Tenets on Programming

Eric (Steven) Raymond stated these basic rules in his 2003 publication, The Art of Unix Programming:

  • Rule of Modularity: Write simple parts connected by clean interfaces.
  • Rule of Clarity: Clarity is better than cleverness.
  • Rule of Composition: Design programs to be connected with other programs.
  • Rule of Separation: Separate policy from mechanism; separate interfaces from engines.
  • Rule of Simplicity: Design for simplicity; add complexity only where you must.
  • Rule of Parsimony: Write a big program only when it is clear by demonstration that nothing else will do.
  • Rule of Transparency: Design for visibility to make inspection and debugging easier.
  • Rule of Robustness: Robustness is the child of transparency and simplicity.
  • Rule of Representation: Fold knowledge into data, so program logic can be stupid and robust.
  • Rule of Least Surprise: In interface design, always do the least surprising thing.
  • Rule of Silence: When a program has nothing surprising to say, it should say nothing.
  • Rule of Repair: Repair what you can — but when you must fail, fail noisily and as soon as possible.

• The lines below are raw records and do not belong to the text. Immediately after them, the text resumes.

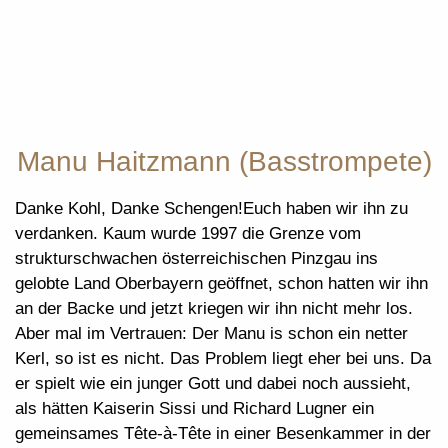
Manu Haitzmann (Basstrompete)
Danke Kohl, Danke Schengen!Euch haben wir ihn zu
verdanken. Kaum wurde 1997 die Grenze vom
strukturschwachen österreichischen Pinzgau ins
gelobte Land Oberbayern geöffnet, schon hatten wir ihn
an der Backe und jetzt kriegen wir ihn nicht mehr los.
Aber mal im Vertrauen: Der Manu is schon ein netter
Kerl, so ist es nicht. Das Problem liegt eher bei uns. Da
er spielt wie ein junger Gott und dabei noch aussieht,
als hätten Kaiserin Sissi und Richard Lugner ein
gemeinsames Tête-à-Tête in einer Besenkammer in der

  • Rule of Economy: Programmer time is expensive; conserve it in preference to machine time.
  • Rule of Generation: Avoid hand-hacking; write programs to write programs when you can.

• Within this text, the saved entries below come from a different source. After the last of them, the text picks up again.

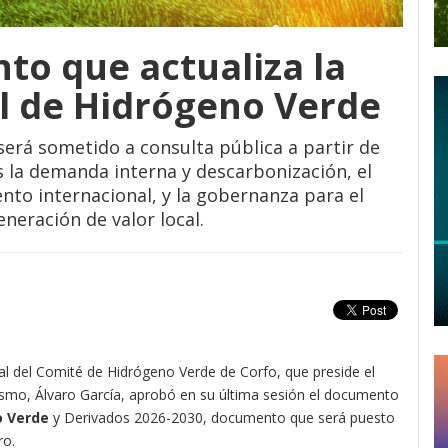
o que actualiza la
l de Hidrógeno Verde
será sometido a consulta pública a partir de
 la demanda interna y descarbonización, el
nto internacional, y la gobernanza para el
eneración de valor local.
ial del Comité de Hidrógeno Verde de Corfo, que preside el
smo, Álvaro García, aprobó en su última sesión el documento
o Verde
y Derivados 2026-2030, documento que será puesto
ro.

  • Rule of Optimization: Prototype before polishing. Get it working before you optimize it.
  • Rule of Diversity: Distrust all claims for one true way.
  • Rule of Extensibility: Design for the future, because it will be here sooner than you think.

Most - if not all - applies snuggly to web development too (and why would it not; it's programming and more often than not, directed towards servers 'running' on *nix OS'es, be it Linux, Unix, well OSX too).